Benchmarks: ACNE: The complexity of the ACNE estimator is linear in the number of samples and probes
Author: Angel Rubio
Created on: 2010-05-06
ACNE is applied to each SNP separately. Thus, it never required more memory that the total amount of signals for one SNP across all samples. A high-level implementation of ACNE is also available for the aroma.affymetrix framework, which provides an automatic way of processing SNPs in chunks such that the memory usage is bounded/constant. Thus, ACNE can be done in aroma.affymetrix using only 1-1.5GB of RAM, regardless of the number of arrays processed. It is only the available disk space that limits the analysis.

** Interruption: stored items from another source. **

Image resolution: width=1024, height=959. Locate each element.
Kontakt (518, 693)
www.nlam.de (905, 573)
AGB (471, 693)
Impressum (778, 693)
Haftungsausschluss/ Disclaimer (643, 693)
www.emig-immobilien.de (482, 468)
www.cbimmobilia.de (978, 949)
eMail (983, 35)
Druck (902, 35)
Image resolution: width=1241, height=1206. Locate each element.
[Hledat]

The complexity is each of the steps in algorithm is linear with K (number of probes) or I (number of samples). We have run a simulation for a single SNP with I=10, 20, 50, 100, 200, 500, 1000, 2000, 5000 samples and a linear model fits perfectly the computing time (a standard Laptop with 2GB RAM). The y axis shows the total time per SNP. This simulation was performed for a 250K chip (K=20 probes per SNP). Total time in the summarization step can be obtained multiplying this time by the number of SNPs (in this case, about 80,000 seconds~=1 day for I=5,000 arrays).

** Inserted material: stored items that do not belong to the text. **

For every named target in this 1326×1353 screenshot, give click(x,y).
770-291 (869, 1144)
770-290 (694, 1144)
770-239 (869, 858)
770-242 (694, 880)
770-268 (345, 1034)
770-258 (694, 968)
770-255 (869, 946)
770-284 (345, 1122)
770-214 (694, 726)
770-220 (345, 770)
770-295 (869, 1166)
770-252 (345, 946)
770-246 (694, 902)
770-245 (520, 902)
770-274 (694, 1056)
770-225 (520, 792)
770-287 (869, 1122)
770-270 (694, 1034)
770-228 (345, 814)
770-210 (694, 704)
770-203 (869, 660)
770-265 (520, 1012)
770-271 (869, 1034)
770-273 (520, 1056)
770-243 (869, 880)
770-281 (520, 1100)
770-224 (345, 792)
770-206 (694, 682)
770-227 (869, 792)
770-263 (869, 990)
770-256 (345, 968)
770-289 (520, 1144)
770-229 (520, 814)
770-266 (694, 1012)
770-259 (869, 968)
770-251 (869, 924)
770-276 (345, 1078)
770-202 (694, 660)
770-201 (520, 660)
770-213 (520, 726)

ACNE is linear in K and I. The most complex process (computing the pseudinverse of H) is proportional to the number of samples.

Figure: The processing time of ACNE is proportional to the of the number of samples (I). The ACNE estimator was ran multiple times on simulated data sets with different number of samples. The presented data is the average times for many such runs.